Simple sign analysis can frequently eliminate all under-flow checks.

What's next?

As one adds features to a language, it ramps up the complexity of the interpreter.

The complexity of an analyzer rises in tandem.

Research in static analysis focuses on combatting and exploiting that rise.

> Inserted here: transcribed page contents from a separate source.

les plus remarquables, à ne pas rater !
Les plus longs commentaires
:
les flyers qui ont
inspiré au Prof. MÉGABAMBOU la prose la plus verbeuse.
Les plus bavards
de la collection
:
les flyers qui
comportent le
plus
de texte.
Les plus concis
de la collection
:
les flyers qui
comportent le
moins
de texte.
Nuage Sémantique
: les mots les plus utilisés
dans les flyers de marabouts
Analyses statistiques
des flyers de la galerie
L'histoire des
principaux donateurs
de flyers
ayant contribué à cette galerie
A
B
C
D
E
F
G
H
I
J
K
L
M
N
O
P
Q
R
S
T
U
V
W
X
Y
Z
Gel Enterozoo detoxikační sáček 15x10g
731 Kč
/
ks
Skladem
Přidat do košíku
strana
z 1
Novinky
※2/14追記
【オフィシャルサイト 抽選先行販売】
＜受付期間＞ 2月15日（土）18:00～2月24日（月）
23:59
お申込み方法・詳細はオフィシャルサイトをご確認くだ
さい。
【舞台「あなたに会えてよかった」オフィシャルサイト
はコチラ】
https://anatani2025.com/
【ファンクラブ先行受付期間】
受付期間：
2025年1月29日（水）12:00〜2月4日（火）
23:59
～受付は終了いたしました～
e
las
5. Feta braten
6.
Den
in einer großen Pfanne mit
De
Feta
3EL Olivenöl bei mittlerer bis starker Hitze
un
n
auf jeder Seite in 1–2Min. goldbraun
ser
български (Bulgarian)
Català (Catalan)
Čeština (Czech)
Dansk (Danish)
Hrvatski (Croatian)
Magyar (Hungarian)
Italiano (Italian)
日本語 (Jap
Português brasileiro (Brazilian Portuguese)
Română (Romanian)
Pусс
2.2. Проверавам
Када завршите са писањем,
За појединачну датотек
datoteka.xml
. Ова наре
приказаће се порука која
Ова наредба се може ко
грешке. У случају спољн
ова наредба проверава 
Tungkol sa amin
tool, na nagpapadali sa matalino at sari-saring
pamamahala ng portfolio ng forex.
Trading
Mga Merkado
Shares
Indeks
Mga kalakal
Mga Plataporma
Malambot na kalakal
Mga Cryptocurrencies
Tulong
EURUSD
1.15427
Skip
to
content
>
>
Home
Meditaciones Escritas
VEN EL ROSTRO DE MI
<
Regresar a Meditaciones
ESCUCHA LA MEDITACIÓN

As a field of study, static analysis aims to analyze richer languages in less time with higher precision while recovering deeper kinds of facts.

Code

Code for all of the above is available in Racket.

Exercises

The abstract expression evaluator could be more precise. It naively returns the set $\{0,+\}$ for any comparison. But, there could be enough information to compute an "exact" outcome -- $\{0\}$ or $\{+\}$. Improve the exp-aeval procedure to compute the exact answer when enough information is available from the sign abstraction over integers.
The abstract step function could be more precise. There may be enough information in the abstraction of the conditional value to branch in only one direction, instead of both. Improve the astep function to branch in only one direction whenever possible for a conditional jump.
There is a further way to improve the precision of the abstract step function. Even when there is not enough information to branch in only one direction, it may be possible to modify the environment on either branch to reflect the information picked up from the conditional. For instance, if the conditional is (= x 0), then on the false branch, the environment should not report 0 as a possible value of x.
There is further room to improve the precision of the abstract expression evaluator. Consider an expression like (* x x). This expression can only yield a positive value. Or, if x is strictly positive, then (+ x -1) cannot be negative. Incorporate these rules and one other into the abstract expression evaluator.